There was a pause, then he said, “Shit. Where are you?”
“Phuket.”
“Why didn’t you call sooner?”
“I never had a chance. I was with him the whole time.”
“Doesn’t he sleep?”
“Do you?”
There was a pause, no doubt while he tried to think of a good response. When he couldn’t, he said, “So he took you to Phuket.”
She caught the innuendo and felt a surge of anger. “You know how it is, Gil,” she said. “Some men just have the right touch with women. They know how to get what they want.”

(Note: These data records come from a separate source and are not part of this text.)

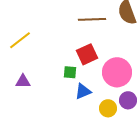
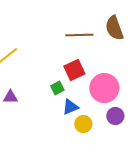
green square: (70, 72) -> (57, 88), turned -32
yellow circle: (108, 108) -> (83, 124), moved

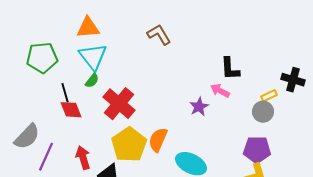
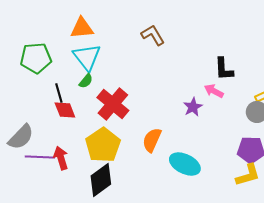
yellow pentagon: (129, 145) -> (103, 145), moved
purple line: (46, 157) -> (40, 157), turned 68
red arrow: (83, 158) -> (61, 158), moved

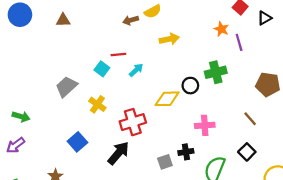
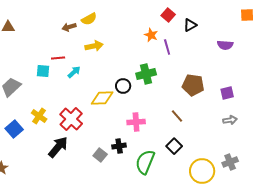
yellow arrow: (169, 39) -> (94, 46), moved
cyan square: (102, 69) -> (43, 71), turned -32
yellow cross: (97, 104) -> (39, 116), moved
red cross: (133, 122) -> (71, 119), turned -30
blue square: (77, 142) -> (14, 129), moved
gray square: (165, 162) -> (100, 155), turned -32

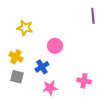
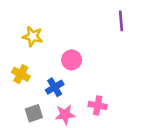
gray square: (17, 77) -> (34, 113), moved, turned -32
pink cross: (84, 81) -> (98, 105), moved

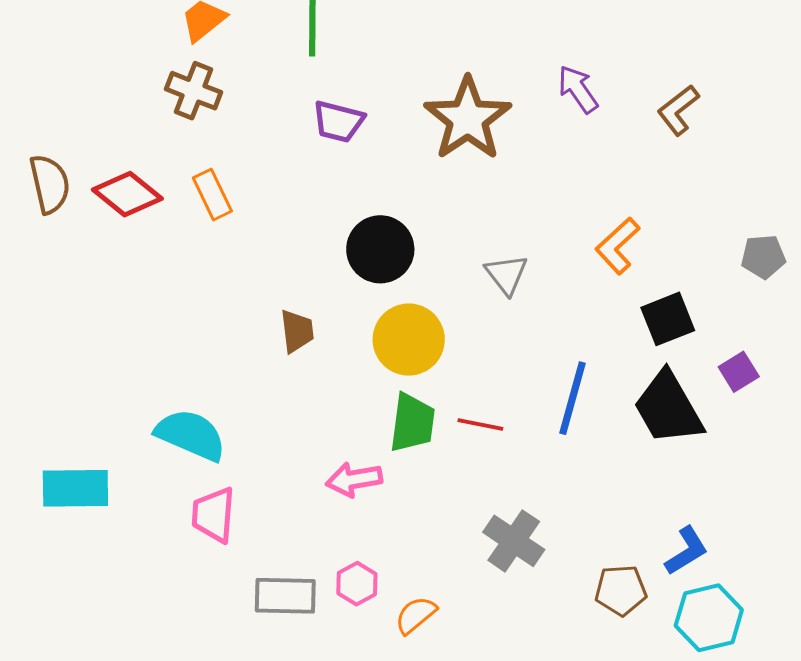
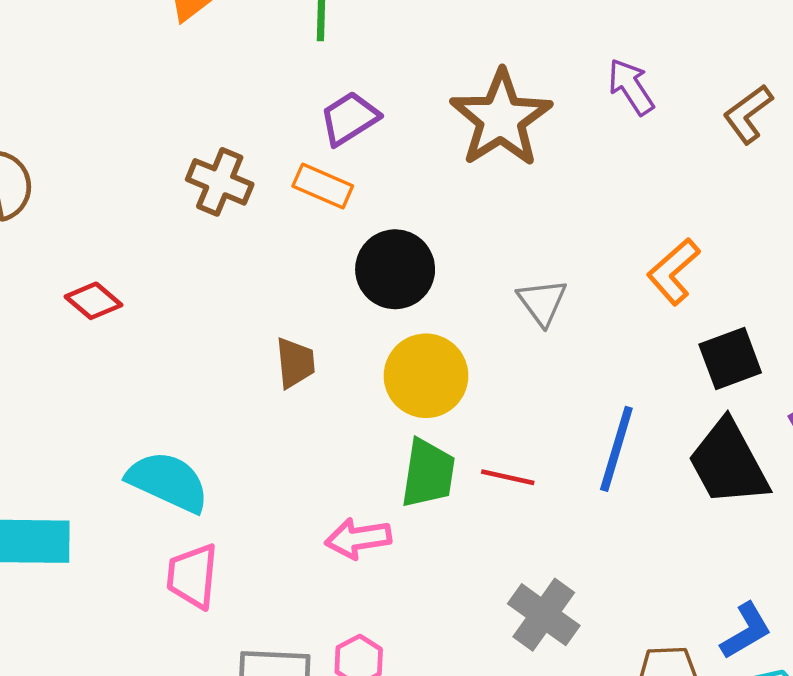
brown cross: (194, 91) -> (220, 182), moved
purple trapezoid: (338, 122) -> (349, 118), turned 132
red diamond: (127, 194) -> (94, 301), moved, size x0.7
orange rectangle: (212, 195) -> (323, 186), moved, turned -42

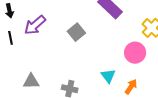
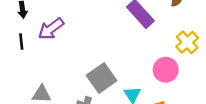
gray square: (76, 32) -> (102, 78), moved, size x1.4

As soon as it was out, she regretted it. Mostly, her deep-seated need not to take shit served her well, but this time it was going to hinder her. She wanted information from Gil. To get it, she had to manage him, manipulate him, not react by reflex to his constant, petty provocations. Yes, she was counterpunching, but he was still making her fight his kind of fight. The way to win was to change the game entirely.
Gil was silent on the other end of the phone, and she considered the possibility that her comment had actually wounded him. The thought softened her anger, made her feel more generous. She sensed that this feeling might be useful.
She considered. Maybe what Gil needed was just a victory in their constant verbal sparring. Maybe it would restore his sense of manhood, allow him to behave in some way other than trying to hurt her. She’d often thought that this was what the government needed to do with the Palestinians. After all, it was only after the Yom Kippur War, after giving Israel a bloody nose, that Egypt had been willing to make peace. Maybe Gil was the same. And maybe, if he found himself enjoying an unfamiliar position of success and power, he might be generous, or anyway careless, with information. Yes, that was the way to play it. Let him win.
After a moment he asked, “Well, what happened?”
“I think he got suspicious.”
“Any idea about where he’s gone?”
“No.”
“Shit,” he said again.
Shit, sure. For Gil, not being able to kill someone he had fixed in his sights must have felt like coitus interruptus.
“Where are you?” she asked.
“Bangkok.”
She had expected that. She had told them she was traveling to Bangkok to meet Rain. Gil would have wanted to be as close as possible so he could move quickly.
“I have to pass through Bangkok to get wherever I’m going next,” she said. “Why don’t we meet there and I’ll brief you?” And then, as though she had only just thought of it and hadn’t actually been planning this, she added, “Or you could come here. It’s beautiful and I don’t know when either of us will have another chance.”
There was a long pause. Then he said, “It’s better if you come here.”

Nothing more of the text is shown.